LOCAMODA: “So you don’t actually have any screens deployed today?”

CALLER: “We’re all seasoned entrepreneurs and we’re confident that we’ll hit out targets and we have a very solid business model and…..”

LOCAMODA: (Genuinely) “Good luck with the funding and the pilot. We’d love to talk to you when you have a minimum of 50 screens in a major market.”

We used to be less discriminating about spending time developing every lead, after all, who knows which opportunity will be the next big deal? But do you know how many how many of those “about to fund/roll-out 1,000 nationally” calls actually did what they said they were going to do?

None.
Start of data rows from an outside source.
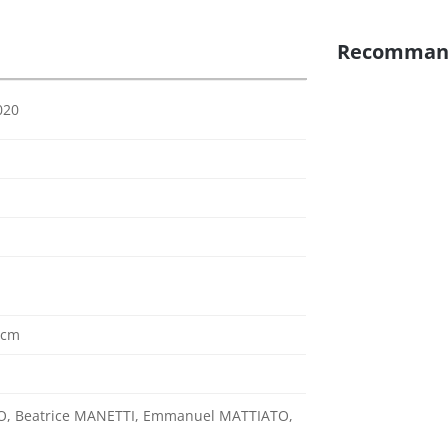
Recomman
020
5 cm
VO, Beatrice MANETTI, Emmanuel MATTIATO,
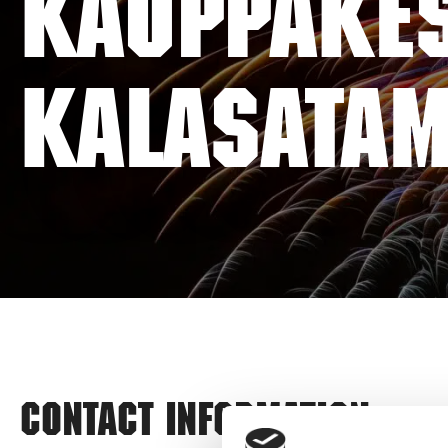
KAUPPAKES
KALASATA
Contact information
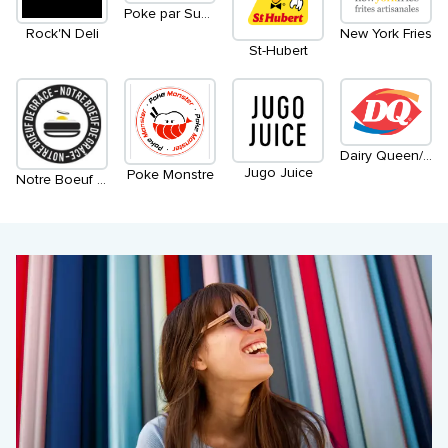
Poke par Sushi Shop
Rock'N Deli
New York Fries
St-Hubert
Dairy Queen/Orange Julius
Jugo Juice
Poke Monstre
Notre Boeuf De Grâce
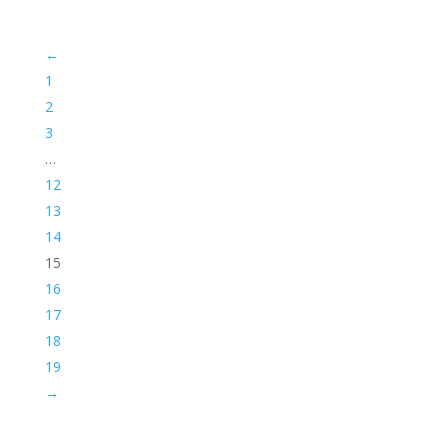
←
1
2
3
…
12
13
14
15
16
17
18
19
→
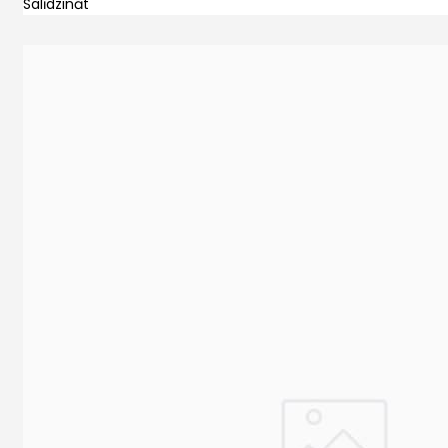
Salīdzināt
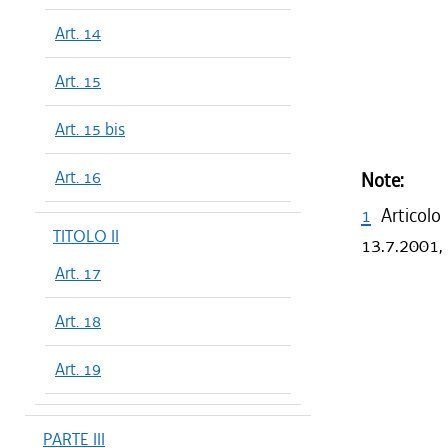
Art. 14
Art. 15
Art. 15 bis
Art. 16
Note:
1
Articolo
TITOLO II
13.7.2001, 
Art. 17
Art. 18
Art. 19
PARTE III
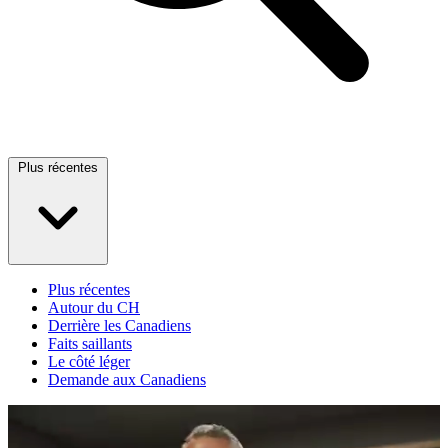
Plus récentes
Plus récentes
Autour du CH
Derrière les Canadiens
Faits saillants
Le côté léger
Demande aux Canadiens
Correction - one :)

Experience has to teach us something - and for me, it’s simply that to be a good partner, we must focus our resources on deals that have a real chance of success - especially as we’ll inevitably be committing opportunity costs and resources to helping make that success a reality.

So last week when someone tweeted:

“So @LocaModa looks awesome but man it is expensive. Per screen cost is fine, but requiring a minimum of 50 screens to start? #DOOH #DOOHWTF”

We retweeted it because, yes, we think the product is awesome. And yes we agree the per screen cost is fine. And yes, we require our licensees to be of sufficient size (a minimum of 50 screens in a key market).